[Saved data entries]

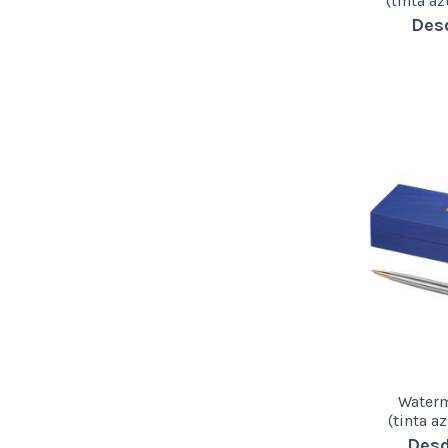
(tinta a
Desd
Waterm
(tinta a
Desd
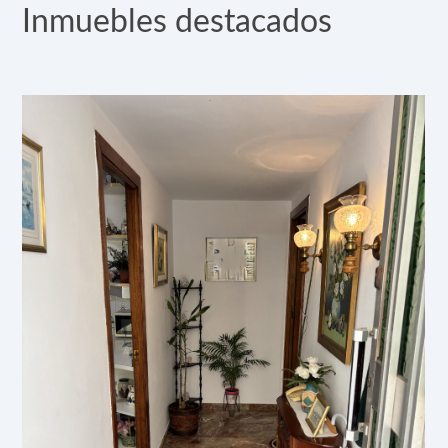
Inmuebles destacados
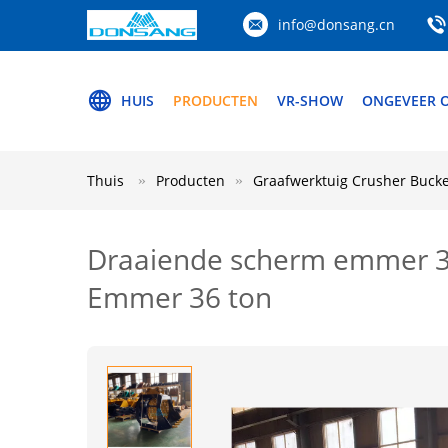
info@donsang.cn
HUIS
PRODUCTEN
VR-SHOW
ONGEVEER 
Thuis
Producten
Graafwerktuig Crusher Bucke
Draaiende scherm emmer 
Emmer 36 ton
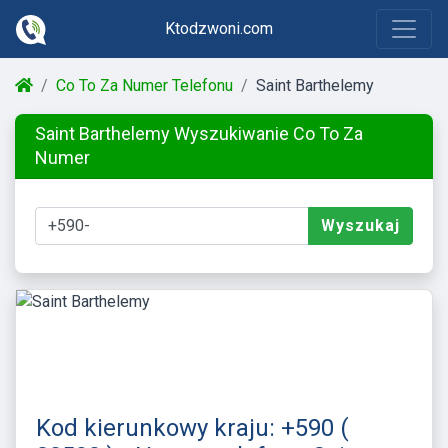
Ktodzwoni.com
Co To Za Numer Telefonu
Saint Barthelemy
Saint Barthelemy Wyszukiwanie Co To Za
Numer
Wyszukaj
Kod kierunkowy kraju: +590 (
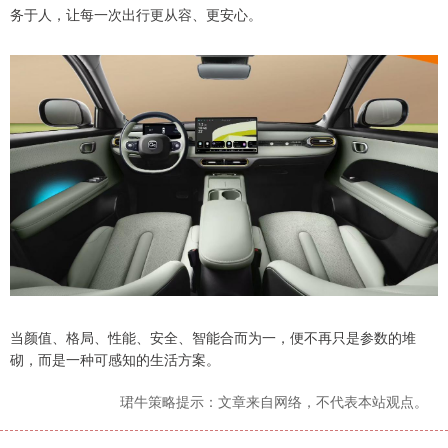
务于人，让每一次出行更从容、更安心。
当颜值、格局、性能、安全、智能合而为一，便不再只是参数的堆
砌，而是一种可感知的生活方案。
珺牛策略提示：文章来自网络，不代表本站观点。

● ABOUT THIS TASK: Lines from the one holding "Graafwerktuig Crusher Bucke" down to the last line of the entries above must be retyped exactly, inclusive of both, with no pictures and nothing else.

● ANSWER BELOW:
Graafwerktuig Crusher Bucke
Draaiende scherm emmer 
Emmer 36 ton
Ktodzwoni.com
Co To Za Numer Telefonu
Saint Barthelemy
Saint Barthelemy Wyszukiwanie Co To Za
Numer
Wyszukaj
Kod kierunkowy kraju: +590 (
务于人，让每一次出行更从容、更安心。
当颜值、格局、性能、安全、智能合而为一，便不再只是参数的堆
砌，而是一种可感知的生活方案。
珺牛策略提示：文章来自网络，不代表本站观点。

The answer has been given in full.